Eurozone crisis weighs on Abu Dhabi Investment Authorities returns as fund increasingly turns attention to emerging markets
The Abu Dhabi Investment Authority (Adia), one of the largest sovereign wealth funds in the world, has reported a slight deterioration in returns, expected to be a result of problems in the eurozone.
The fund said in its 2011 annual report, released on 25 June, that 20-year annualised returns dipped from 7.6 per cent in 2010, to 6.9 per cent last year. Thirty-year returns, remained the same as in 2010, at 8.1 per cent.
Sheikh Hamed bin Zayed al-Nahyan, managing director of Adia, said in the annual report for the fund that although 2011 was a challenging year, it was viewed more favourably in emerging markets than it was in developed markets. A reflection of Adia’s strategy to shift its emphasis away from the West and into faster-growing emerging markets.
In particular, he identified the “absence of clear guidance from policymakers and central banks” in the eurozone as a cause of “unpredictable and unwelcome” movements in the financial markets. Adia allocates 25-35 per cent of its estimated $324bn of assets to Europe. Exact breakdown’s of asset allocation are not given, but the fund does say that 35-50 per cent of the fund’s assets are in North America, 10-20 per cent in developed Asia, and 15-25 per cent in emerging markets.
Sheikh Hamed added that “widespread downgrades to the credit ratings of developed economies,” were in contrast to the “continued strengthening of many emerging countries.”
The shift towards higher growth markets has been under way for several years within Adia, and looks set to continue as part of a wider process of shifting the economies of the Gulf more towards Asia and away from Europe.

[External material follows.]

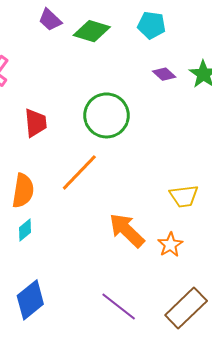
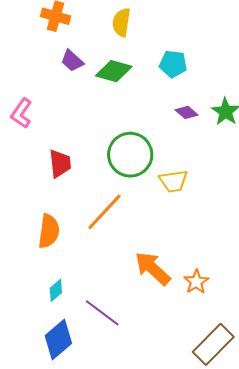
yellow trapezoid: (184, 196) -> (173, 181), moved
cyan diamond: (25, 230) -> (56, 290), moved
purple line: (119, 306) -> (102, 313), moved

Emerging market equities make up between 10-20 per cent of Adia’s allocations, with developed market equities taking up the largest chunk at 35-45 per cent. Government bonds are about 10-20 per cent, real estate 5-10 per cent, and private equity 2-8 per cent. Infrastructure currently makes up only about 1-5 per cent of Adia’s investments. Gulf sovereign funds are coming under increasing pressure to invest more resources in much-needed regional infrastructure to help fill the shortfall left by international banks.
Foreign banks are increasingly wary of investing long-term in projects as a result of the eurozone crisis and the impact of new banking regulations, which will make infrastructure lending less attractive for banks.
Adia’s annual report, which is released just nine months after the 2010 report, is part of the sovereign funds strategy of improving transparency in the wake of criticism of the opaque nature of investments by Gulf states and scepticism about political motives behind their investments.
The report makes clear that Adia invests “without reference to government of the Emirate of Abu Dhabi, or other entities that also invest on the government’s behalf”.